Page layout parsing data
- Opening Delimiter -
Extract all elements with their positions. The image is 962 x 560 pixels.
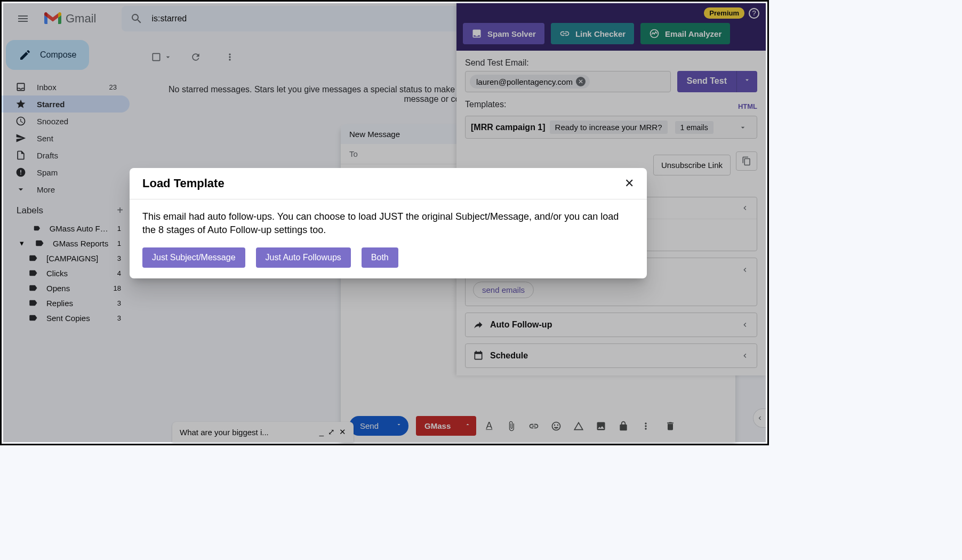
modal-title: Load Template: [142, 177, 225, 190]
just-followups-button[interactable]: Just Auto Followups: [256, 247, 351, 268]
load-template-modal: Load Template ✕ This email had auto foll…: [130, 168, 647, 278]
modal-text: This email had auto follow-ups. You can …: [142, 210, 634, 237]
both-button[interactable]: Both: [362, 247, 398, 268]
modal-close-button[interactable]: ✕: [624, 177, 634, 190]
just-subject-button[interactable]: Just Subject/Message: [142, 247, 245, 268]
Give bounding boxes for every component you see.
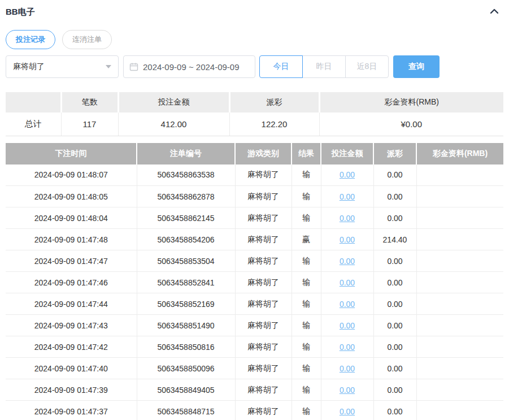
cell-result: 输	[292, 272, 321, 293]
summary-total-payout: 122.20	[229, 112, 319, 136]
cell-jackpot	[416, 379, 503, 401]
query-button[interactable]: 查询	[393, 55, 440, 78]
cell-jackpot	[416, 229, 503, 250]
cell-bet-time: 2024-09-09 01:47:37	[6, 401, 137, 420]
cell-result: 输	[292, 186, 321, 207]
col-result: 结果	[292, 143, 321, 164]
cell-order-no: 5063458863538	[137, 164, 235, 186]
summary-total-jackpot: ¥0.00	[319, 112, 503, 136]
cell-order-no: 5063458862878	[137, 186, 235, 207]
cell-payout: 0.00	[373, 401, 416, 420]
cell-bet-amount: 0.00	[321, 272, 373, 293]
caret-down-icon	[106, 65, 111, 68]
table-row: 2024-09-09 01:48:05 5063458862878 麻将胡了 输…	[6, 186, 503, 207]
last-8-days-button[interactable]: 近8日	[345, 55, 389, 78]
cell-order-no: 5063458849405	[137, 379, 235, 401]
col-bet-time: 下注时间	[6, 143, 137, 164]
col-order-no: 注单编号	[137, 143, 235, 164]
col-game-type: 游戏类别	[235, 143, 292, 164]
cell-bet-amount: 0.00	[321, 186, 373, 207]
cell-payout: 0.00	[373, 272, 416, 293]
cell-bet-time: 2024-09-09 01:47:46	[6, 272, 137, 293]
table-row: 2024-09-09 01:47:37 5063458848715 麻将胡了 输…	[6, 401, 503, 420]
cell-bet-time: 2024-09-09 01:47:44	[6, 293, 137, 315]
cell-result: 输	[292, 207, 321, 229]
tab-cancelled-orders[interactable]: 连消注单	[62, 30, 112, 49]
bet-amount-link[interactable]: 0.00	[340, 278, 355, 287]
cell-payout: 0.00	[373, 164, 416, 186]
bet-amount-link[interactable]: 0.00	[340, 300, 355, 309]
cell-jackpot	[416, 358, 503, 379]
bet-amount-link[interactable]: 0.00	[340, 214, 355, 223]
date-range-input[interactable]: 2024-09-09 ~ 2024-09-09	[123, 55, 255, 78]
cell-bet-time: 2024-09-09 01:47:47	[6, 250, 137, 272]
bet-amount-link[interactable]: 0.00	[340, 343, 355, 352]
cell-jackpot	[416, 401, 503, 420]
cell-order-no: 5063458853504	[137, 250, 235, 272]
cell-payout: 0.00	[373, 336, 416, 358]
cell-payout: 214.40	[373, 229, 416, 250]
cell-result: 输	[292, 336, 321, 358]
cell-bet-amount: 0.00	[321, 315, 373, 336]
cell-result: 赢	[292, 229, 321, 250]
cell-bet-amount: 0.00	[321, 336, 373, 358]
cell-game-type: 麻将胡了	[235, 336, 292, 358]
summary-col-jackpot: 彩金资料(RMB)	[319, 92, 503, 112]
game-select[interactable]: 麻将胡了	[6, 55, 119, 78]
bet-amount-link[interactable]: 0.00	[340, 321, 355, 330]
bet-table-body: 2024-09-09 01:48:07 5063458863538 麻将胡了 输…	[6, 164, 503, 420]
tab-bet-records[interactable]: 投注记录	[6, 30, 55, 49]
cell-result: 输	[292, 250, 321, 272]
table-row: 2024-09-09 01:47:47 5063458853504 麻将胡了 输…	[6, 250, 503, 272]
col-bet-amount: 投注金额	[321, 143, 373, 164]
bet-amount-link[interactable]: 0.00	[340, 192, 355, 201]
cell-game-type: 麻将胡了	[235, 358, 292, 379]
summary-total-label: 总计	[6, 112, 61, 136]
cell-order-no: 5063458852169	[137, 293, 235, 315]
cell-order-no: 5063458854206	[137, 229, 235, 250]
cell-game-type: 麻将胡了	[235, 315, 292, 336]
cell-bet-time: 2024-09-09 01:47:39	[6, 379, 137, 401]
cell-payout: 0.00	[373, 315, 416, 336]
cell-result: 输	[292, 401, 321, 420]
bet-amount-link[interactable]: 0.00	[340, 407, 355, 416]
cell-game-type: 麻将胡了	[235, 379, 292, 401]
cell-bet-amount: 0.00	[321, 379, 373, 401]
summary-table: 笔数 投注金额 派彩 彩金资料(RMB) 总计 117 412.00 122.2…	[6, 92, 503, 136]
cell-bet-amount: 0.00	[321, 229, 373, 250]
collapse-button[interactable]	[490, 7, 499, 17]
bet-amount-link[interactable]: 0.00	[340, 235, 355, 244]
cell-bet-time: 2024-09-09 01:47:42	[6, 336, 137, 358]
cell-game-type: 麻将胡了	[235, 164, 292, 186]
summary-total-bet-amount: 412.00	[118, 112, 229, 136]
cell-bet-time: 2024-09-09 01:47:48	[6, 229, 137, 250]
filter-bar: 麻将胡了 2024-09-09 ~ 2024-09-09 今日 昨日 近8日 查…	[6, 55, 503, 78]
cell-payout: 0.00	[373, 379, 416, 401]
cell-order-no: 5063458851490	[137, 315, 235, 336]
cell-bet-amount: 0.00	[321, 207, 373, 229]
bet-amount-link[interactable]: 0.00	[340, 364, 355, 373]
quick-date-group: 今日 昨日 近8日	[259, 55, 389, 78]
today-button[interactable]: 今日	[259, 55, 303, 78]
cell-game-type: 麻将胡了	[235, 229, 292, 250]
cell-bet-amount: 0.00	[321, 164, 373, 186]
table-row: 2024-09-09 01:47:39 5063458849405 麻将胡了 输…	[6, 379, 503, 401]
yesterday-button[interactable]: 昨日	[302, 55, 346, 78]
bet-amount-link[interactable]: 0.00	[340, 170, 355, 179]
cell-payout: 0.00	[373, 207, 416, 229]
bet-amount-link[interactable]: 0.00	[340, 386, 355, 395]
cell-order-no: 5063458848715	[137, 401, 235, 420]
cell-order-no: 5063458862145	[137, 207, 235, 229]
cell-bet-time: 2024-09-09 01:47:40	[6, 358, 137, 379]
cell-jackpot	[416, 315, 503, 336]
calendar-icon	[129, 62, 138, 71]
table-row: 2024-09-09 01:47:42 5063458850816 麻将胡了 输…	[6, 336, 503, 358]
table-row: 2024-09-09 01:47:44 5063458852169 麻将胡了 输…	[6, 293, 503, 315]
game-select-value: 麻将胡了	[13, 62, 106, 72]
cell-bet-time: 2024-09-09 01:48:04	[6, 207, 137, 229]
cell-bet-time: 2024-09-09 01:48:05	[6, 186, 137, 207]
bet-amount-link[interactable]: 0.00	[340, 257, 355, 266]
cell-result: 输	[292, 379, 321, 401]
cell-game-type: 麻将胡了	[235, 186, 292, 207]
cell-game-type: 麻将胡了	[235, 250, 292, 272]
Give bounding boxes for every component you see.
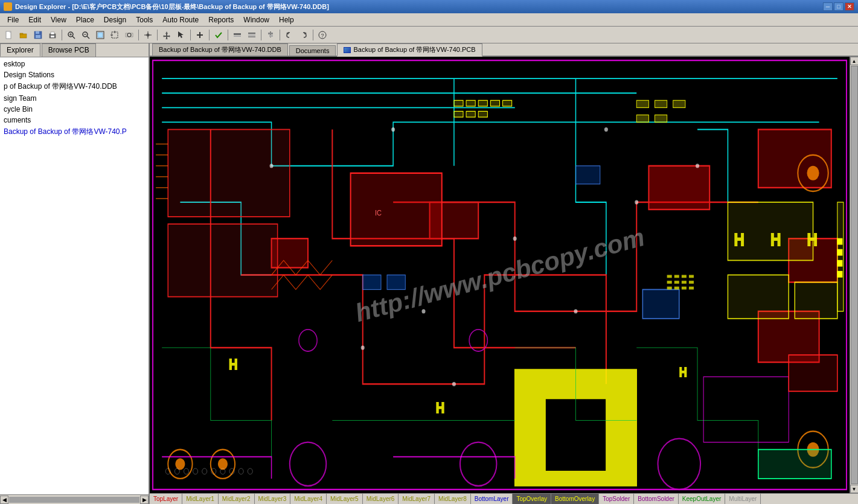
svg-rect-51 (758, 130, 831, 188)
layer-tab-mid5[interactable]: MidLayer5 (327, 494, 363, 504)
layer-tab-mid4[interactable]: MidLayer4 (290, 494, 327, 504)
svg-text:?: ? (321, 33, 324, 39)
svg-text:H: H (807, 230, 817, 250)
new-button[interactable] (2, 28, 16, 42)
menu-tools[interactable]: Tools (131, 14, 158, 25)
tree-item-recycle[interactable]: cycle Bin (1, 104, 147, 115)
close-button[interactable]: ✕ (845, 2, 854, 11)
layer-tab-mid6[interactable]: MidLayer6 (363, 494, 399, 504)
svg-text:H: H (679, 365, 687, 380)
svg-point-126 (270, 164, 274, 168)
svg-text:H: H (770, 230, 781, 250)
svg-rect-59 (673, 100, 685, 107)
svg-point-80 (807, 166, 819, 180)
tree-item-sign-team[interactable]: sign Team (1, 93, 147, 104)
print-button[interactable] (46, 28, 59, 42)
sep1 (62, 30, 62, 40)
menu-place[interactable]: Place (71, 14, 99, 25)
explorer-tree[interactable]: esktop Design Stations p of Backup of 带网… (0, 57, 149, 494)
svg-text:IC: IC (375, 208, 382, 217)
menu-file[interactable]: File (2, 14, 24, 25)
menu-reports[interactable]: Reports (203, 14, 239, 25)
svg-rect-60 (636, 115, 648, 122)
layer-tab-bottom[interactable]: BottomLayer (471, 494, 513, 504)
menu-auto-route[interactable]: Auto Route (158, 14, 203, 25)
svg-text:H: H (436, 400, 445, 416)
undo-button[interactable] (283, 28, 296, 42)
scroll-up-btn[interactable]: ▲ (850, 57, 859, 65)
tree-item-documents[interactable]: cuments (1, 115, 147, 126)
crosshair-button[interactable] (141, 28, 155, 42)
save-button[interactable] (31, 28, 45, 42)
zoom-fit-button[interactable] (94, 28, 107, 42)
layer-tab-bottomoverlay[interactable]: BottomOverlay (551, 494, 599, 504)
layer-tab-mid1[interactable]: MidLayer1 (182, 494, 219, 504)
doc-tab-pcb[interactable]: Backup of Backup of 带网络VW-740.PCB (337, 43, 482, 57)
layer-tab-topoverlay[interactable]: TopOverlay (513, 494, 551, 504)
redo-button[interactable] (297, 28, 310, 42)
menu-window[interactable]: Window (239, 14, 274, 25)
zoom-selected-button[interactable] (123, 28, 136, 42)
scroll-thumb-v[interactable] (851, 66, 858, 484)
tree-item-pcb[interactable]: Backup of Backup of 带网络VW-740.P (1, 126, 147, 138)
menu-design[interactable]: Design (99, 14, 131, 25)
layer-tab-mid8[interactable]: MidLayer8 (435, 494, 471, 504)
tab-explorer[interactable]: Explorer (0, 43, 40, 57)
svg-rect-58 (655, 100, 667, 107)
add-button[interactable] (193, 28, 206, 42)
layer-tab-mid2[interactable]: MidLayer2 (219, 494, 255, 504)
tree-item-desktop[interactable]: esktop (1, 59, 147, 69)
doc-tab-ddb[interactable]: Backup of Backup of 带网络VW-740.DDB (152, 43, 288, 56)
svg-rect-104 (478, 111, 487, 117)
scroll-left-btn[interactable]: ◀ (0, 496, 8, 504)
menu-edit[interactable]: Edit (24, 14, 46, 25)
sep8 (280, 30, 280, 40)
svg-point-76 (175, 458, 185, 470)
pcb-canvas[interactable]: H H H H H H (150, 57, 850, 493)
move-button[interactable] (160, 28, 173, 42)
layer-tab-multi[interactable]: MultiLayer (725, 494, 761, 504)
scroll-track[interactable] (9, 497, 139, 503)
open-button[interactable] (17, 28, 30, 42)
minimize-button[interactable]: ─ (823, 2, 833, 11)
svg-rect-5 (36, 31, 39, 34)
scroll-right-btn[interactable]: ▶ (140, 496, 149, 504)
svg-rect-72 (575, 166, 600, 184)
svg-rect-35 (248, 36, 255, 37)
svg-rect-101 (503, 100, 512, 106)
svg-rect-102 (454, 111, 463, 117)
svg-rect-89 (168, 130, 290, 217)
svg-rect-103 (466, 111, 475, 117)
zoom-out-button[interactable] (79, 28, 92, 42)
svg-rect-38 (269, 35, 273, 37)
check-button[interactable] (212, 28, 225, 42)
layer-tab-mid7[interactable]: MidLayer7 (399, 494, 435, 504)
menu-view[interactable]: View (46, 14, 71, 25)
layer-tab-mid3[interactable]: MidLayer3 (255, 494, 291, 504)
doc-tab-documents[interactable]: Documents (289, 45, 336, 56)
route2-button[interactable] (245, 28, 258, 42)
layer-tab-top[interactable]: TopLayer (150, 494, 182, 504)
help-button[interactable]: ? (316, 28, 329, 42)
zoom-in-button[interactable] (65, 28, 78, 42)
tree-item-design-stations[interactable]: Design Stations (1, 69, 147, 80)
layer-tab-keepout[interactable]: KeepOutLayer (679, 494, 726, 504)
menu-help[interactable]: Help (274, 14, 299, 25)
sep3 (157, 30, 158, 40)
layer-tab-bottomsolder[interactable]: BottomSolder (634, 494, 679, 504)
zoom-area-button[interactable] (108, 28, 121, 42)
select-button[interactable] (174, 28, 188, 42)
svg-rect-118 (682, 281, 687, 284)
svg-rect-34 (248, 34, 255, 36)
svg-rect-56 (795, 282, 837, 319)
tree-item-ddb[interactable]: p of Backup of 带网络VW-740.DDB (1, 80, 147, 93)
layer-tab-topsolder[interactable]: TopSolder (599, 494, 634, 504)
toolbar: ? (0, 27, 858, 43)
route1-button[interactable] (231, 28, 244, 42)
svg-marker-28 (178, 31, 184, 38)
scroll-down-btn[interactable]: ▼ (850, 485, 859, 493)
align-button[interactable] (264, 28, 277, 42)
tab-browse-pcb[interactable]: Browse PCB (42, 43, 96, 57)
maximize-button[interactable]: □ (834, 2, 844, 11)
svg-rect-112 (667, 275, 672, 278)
- Closing Delimiter -
# Your assignment:
Scan the lines above for the word "menu". Return each one that has it.

# The answer:
menu-tools[interactable]: Tools (131, 14, 158, 25)
menu-place[interactable]: Place (71, 14, 99, 25)
menu-file[interactable]: File (2, 14, 24, 25)
menu-reports[interactable]: Reports (203, 14, 239, 25)
menu-auto-route[interactable]: Auto Route (158, 14, 203, 25)
menu-window[interactable]: Window (239, 14, 274, 25)
menu-design[interactable]: Design (99, 14, 131, 25)
menu-edit[interactable]: Edit (24, 14, 46, 25)
menu-view[interactable]: View (46, 14, 71, 25)
menu-help[interactable]: Help (274, 14, 299, 25)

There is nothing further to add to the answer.